= Gondor: The Siege of Minas Tirith =

1977 board wargame

Ziplock bag edition, cover art by Tim Kirk, 1977

Gondor, subtitled "The Siege of Minas Tirith S.R. 1419", is a licensed board wargame published by Simulations Publications, Inc. (SPI) in 1977 that simulates the Battle of Pelennor Fields from the fantasy novel The Lord of the Rings by J.R.R. Tolkien.

==Description==
Gondor is a two-player wargame that deals with the siege of Minas Tirith as described in Tolkien's Return of the King, the last volume of The Lord of the Rings trilogy.

===Components===
The game, packaged in a ziplock bag or a folio, comes with
- 17" x 22" paper hex grid map of Minas Tirith and the surrounding plains
- 200 die-cut counters
- two 4-page rulebooks (one with rules common to both this game and SPI's Sauron, and the other with rules exclusive to this game)
- two charts

===Gameplay===
The forces of Sauron attack Minas Tirith, trying to conquer all seven levels of the city.

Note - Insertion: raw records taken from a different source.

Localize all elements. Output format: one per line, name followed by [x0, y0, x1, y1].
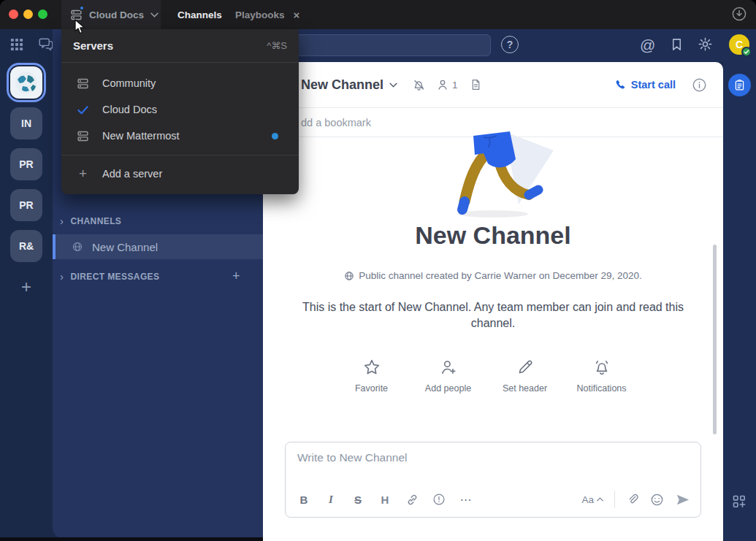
chevron-down-icon [389, 83, 397, 88]
intro-meta: Public channel created by Carrie Warner … [263, 270, 723, 281]
channels-category[interactable]: › CHANNELS [60, 215, 121, 227]
file-icon[interactable] [470, 78, 482, 91]
tab-channels[interactable]: Channels [177, 0, 222, 29]
members-button[interactable]: 1 [436, 78, 458, 91]
notifications-button[interactable]: Notifications [569, 358, 635, 394]
link-icon[interactable] [403, 491, 421, 508]
attach-icon[interactable] [626, 493, 639, 506]
team-avatar[interactable]: IN [10, 107, 42, 139]
server-unread-dot [79, 5, 85, 11]
server-icon [77, 130, 89, 142]
add-bookmark-label[interactable]: dd a bookmark [301, 117, 371, 128]
servers-menu: Servers ^⌘S Community Cloud Docs [61, 29, 299, 194]
chevron-up-icon [597, 497, 603, 502]
composer-actions: Aa [581, 491, 690, 508]
message-composer: B I S H ⋯ [285, 442, 701, 518]
close-tab-icon[interactable]: × [294, 9, 300, 21]
menu-item-cloud-docs[interactable]: Cloud Docs [61, 96, 299, 123]
apps-add-icon[interactable] [732, 494, 747, 509]
apps-grid-icon[interactable] [10, 38, 23, 51]
direct-messages-category[interactable]: › DIRECT MESSAGES [60, 270, 159, 283]
chevron-right-icon: › [60, 270, 64, 283]
help-icon[interactable]: ? [501, 36, 519, 53]
team-avatar[interactable]: PR [10, 148, 42, 180]
app-window: Cloud Docs Channels Playbooks × ? @ [0, 0, 756, 541]
menu-item-community[interactable]: Community [61, 70, 299, 96]
servers-menu-shortcut: ^⌘S [267, 40, 287, 51]
emoji-icon[interactable] [650, 493, 664, 507]
add-direct-message-button[interactable]: + [232, 269, 240, 284]
intro-heading: New Channel [263, 221, 723, 250]
mouse-cursor [74, 19, 86, 35]
strikethrough-button[interactable]: S [349, 491, 367, 508]
main-content: New Channel 1 [263, 62, 723, 541]
globe-icon [72, 241, 83, 253]
chevron-right-icon: › [60, 215, 64, 227]
phone-icon [614, 79, 626, 91]
bookmark-icon[interactable] [670, 37, 684, 52]
add-people-button[interactable]: Add people [416, 358, 481, 394]
channel-title-menu[interactable]: New Channel [301, 77, 397, 93]
bold-button[interactable]: B [295, 491, 313, 508]
download-icon[interactable] [731, 6, 747, 22]
unread-dot [272, 133, 278, 139]
online-status-badge [741, 47, 752, 57]
window-titlebar: Cloud Docs Channels Playbooks × [0, 0, 756, 29]
menu-item-new-mattermost[interactable]: New Mattermost [61, 123, 299, 149]
toolbar-divider [614, 491, 615, 508]
at-icon[interactable]: @ [640, 37, 655, 54]
add-team-button[interactable]: + [0, 277, 53, 297]
globe-icon [344, 271, 354, 281]
bell-icon [592, 358, 611, 377]
member-count: 1 [452, 80, 458, 91]
format-toggle-button[interactable]: Aa [581, 494, 603, 505]
channel-name: New Channel [92, 241, 158, 253]
plus-icon: + [77, 167, 89, 180]
clipboard-icon [733, 79, 746, 91]
globe-image [13, 69, 39, 96]
priority-icon[interactable] [430, 491, 448, 508]
chevron-down-icon [150, 12, 159, 18]
channel-intro-illustration [431, 131, 555, 220]
info-icon[interactable] [692, 77, 707, 93]
star-icon [362, 358, 381, 377]
server-tab-label: Cloud Docs [89, 9, 144, 20]
servers-menu-title: Servers [73, 39, 113, 52]
pencil-icon [516, 358, 535, 377]
more-formatting-button[interactable]: ⋯ [457, 491, 475, 508]
send-icon[interactable] [675, 492, 690, 507]
team-avatar-globe[interactable] [10, 66, 42, 99]
close-window-button[interactable] [9, 9, 18, 19]
check-icon [77, 104, 89, 116]
intro-body: This is the start of New Channel. Any te… [289, 299, 698, 331]
channel-title: New Channel [301, 77, 383, 93]
favorite-button[interactable]: Favorite [339, 358, 405, 394]
add-server-item[interactable]: + Add a server [61, 156, 299, 191]
team-sidebar: IN PR PR R& + [0, 29, 53, 538]
add-person-icon [439, 358, 458, 377]
message-input[interactable] [297, 451, 688, 476]
set-header-button[interactable]: Set header [492, 358, 558, 394]
team-avatar[interactable]: R& [10, 230, 42, 262]
server-icon [77, 77, 89, 90]
tab-playbooks[interactable]: Playbooks × [235, 0, 299, 29]
start-call-button[interactable]: Start call [614, 79, 676, 91]
minimize-window-button[interactable] [23, 9, 33, 19]
heading-button[interactable]: H [376, 491, 394, 508]
zoom-window-button[interactable] [38, 9, 47, 19]
channel-actions: Favorite Add people Set header [256, 358, 717, 394]
right-app-rail [723, 62, 756, 541]
formatting-toolbar: B I S H ⋯ [295, 491, 475, 508]
window-edge [0, 537, 263, 541]
team-avatar[interactable]: PR [10, 189, 42, 221]
scrollbar[interactable] [713, 245, 717, 434]
messages-icon[interactable] [38, 37, 54, 53]
gear-icon[interactable] [698, 37, 713, 52]
user-avatar[interactable]: C [729, 34, 749, 55]
italic-button[interactable]: I [322, 491, 340, 508]
channel-item-new-channel[interactable]: New Channel [53, 234, 263, 259]
playbooks-button[interactable] [728, 74, 751, 96]
channel-header: New Channel 1 [263, 62, 723, 108]
bell-muted-icon[interactable] [412, 78, 426, 92]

The defenders, led by Gandalf, are outnumbered, and must hold on until reinforcements led by Aragorn and forces from Rohan can arrive.

===Victory conditions===
The forces of Sauron win by eliminating all Minas Tirith defenders inside the city, as well as defeating all arriving reinforcements. The defenders of the city win by preventing a victory by Sauron.

==Publication history==
In 1976, SPI was granted a license by the Tolkien Estate to produce wargames based on The Lord of the Rings. SPI subsequently produced three wargames in 1977: War of the Ring, Sauron, and Gondor. The latter was a game designed by Rob Mosca, with graphics by Redmond A. Simonsen and cover art by Tim Kirk. SPI also packaged all three games into a boxed set titled Games of Middle Earth. This proved to be one of SPI's bestsellers, debuting at Number 1 on SPI's Top Ten list four months before publication based on pre-orders alone. Following its release in November 1977, Games of Middle Earth remained SPI's bestselling game for almost two years.

==Reception==
In Issue 17 of The Space Gamer, David James Ritchie was disappointed in both Gondor and Sauron, writing, "They are adequate, but nothing more. Yet this lack of excellent is a cheat. Those who buy these games will do so because of the familiarity with the Tolkien mythos. They will expect the same impact from these games as was present in the books. They will not find the same degree of experience".

Writing for the Dutch games review site Casus Belli, Frank van den Bergh called both Sauron and Gondor "clearly lesser games" compared to War of the Ring. Although he admitted, "they are fun games that offer many possibilities," van den Bergh concluded, "These games are only recommended for the devoted Tolkien fan."